Thursday, August 02, 2012

Hearts that Survive – A Novel of the Titanic

Abingdon Press – historical epic

Available in bookstores, Amazon, Crossings, Rhapsody, et al

By Yvonne Lehman

This is Yvonne's 50th novel. She is a best-selling, award-winning author who founded, and directed the Blue Ridge Mountains Christian Writers Conference for

25 years. She now directs the Blue Ridge "Autumn in the Mountains" Novelist Retreat held annually at Ridgecrest NC ( She is a mentor with the Christian Writers Guild. A Knight to Remember will be released in April and Let it Snow before Christmas.

"The sinking of the Titanic initiated hundreds of human dramas.

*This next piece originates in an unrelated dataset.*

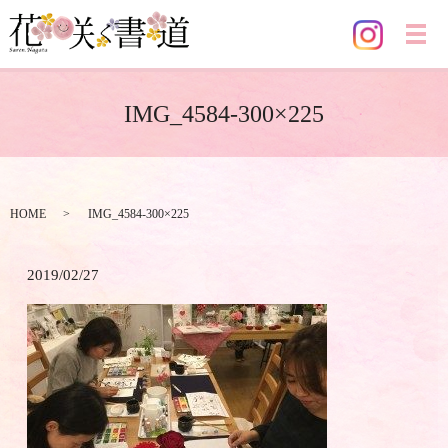
メ
IMG_4584-300×225
HOME
IMG_4584-300×225
2019/02/27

Master storyteller Yvonne Lehman now presents us with one of those threads, amidst the myriad sagas, that exemplifies the overall impact this mega-event had on the survivors and their subsequent generations. The actions are vibrant, the motions are intense, and the outcomes are compelling" – Dr. Dennis E. Hensley, author

Is love more powerful than the pain of loss?

Lydia Beaumont and her new friend Caroline Chadwick plan Lydia's wedding aboard the "grandest ship ever built." Yet their lives take a tragic turn when the "unsinkable" Titanic goes down. This epic tale of faith and perseverance follows their lives and the lives of their descendants as they struggle with all that was lost on that fateful night and what the future holds for those brave enough to face it.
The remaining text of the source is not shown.